08/10/11

Seperti Rasas Bambu

Tepuk tangan bergemuruh memenuhi gedung Auditorium salah satu universitas yang begitu ternama di kota merodot, tatkala satu dari sekian banyak mahasiswa diberikan penghargaan serta penyematan langsung oleh Rektor Universitas Negeri Sengeda. Rasa bangga bercampur haru terbias dari wajah sesosok tua yang menyaksikan putranya dari sudut kursi yang telah di siapkan panitia kepada seluruh orang tua. Dialah orang tua mahasiswa terbaik pada priode kelulusan tahun ini. Orang tua yang tidak berpendidikan telah diangkat martabatnya serta martabat tanah kelahirannya Tanoh Gayo.

Disalah satu bilik gedung auditorium Ama (bapak; gayo) dari putra terbaik tadi telah berdiri menunggu Wein(anaknya) dengan senyum yang sumringah dan begitu menebar. Ama pun memeluk mesra tubuh wein(panggilan untuk anak laki-laki; gayo). Dalam benak Ama tak terasa emas yang telah berpeti kuhabiskan demi melangsungkan pendidikamu.
Dengan masih diselimuti rasa bangga Ama pun mengajak Wein untuk merayakan kemenangan ini meskipun tidak semegah orang kota.

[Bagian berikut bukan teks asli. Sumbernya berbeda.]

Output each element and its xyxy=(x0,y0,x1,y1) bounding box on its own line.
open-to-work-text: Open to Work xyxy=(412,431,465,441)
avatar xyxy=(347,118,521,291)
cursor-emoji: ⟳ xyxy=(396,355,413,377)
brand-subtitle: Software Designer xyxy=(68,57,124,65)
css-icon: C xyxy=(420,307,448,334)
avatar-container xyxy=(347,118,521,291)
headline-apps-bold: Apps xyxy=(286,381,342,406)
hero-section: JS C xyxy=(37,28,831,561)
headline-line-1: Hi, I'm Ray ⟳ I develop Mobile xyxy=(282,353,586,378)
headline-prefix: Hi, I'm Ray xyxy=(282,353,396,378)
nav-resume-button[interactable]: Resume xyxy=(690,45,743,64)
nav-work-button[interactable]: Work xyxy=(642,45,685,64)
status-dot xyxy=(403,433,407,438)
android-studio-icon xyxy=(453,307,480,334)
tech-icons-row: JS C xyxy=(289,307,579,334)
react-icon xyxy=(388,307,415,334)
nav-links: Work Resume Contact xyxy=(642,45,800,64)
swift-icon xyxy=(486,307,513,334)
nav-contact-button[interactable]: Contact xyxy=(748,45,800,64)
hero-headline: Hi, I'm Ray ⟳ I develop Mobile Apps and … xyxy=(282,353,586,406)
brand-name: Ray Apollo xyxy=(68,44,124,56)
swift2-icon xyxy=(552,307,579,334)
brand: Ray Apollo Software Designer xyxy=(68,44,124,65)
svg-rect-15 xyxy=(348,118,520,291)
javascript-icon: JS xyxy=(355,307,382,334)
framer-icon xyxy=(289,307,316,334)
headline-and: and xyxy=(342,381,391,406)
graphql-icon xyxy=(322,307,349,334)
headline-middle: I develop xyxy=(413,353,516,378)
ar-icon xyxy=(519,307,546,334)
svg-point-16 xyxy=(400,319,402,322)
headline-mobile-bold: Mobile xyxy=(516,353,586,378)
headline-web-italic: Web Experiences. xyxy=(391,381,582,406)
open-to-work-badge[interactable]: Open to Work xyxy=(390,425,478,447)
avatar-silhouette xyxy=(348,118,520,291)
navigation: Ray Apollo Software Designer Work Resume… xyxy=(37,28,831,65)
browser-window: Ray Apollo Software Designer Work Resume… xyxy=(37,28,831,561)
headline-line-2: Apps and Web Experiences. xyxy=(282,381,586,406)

Ama   : wein Anakku, terobati sudah jerih dan payah ama selama ini nak
Wein  : (hanya terisak lirih dalam pelukan ayahnnya dan belum dapat berkat apa-apa)
Ama   : sambil melepaskan pelukan terhadap anaknnya “Ama tidak bisa membuat kenduri lagu kul kegere pe lagu nijema keta lagu ni kite padeh (bapak tidak bisa membuat pesta besar besaran, kalo gak pun seperti orang ala kadarnya saja).
Wein  : entimi daleh ama, ama nge geh pe ku ini Alhamduliha pedeh nge kurasa( tidak perlu bapak, bapak sudah datang pun ke sini aku sudah sangat merasa bersyukur sekali).
Ama   : gere beta wein (bukan begitu wein), bagaimana kalo kita makan yang enak saja
Wein  : eleh te sana daleh ma mangan I kost ku so medi (ah gak usah pak kita makan di kost-an aku saja)
Ama   : tidak apa-apa kalo hanya untuk makan kita sekeluarga ama punya cukup uang, jeget mu(kerbau putih) yang yang sering kau gembalakan telah bapak jual buat penayahku (belanja ku:biaya) berangkat ke kota besar ini.
Wein  : jadi apa rencana Ama?
Ama   : ajak ama dan inemu(ibumu) ke restoren(restauran) yang paling megah dan enak di kota ini, ama pengen tau enakan mana masakan buatan Ine mu atau maskaan kota ini.
Wein  : baiklah kalau itu yang bapak inginkan.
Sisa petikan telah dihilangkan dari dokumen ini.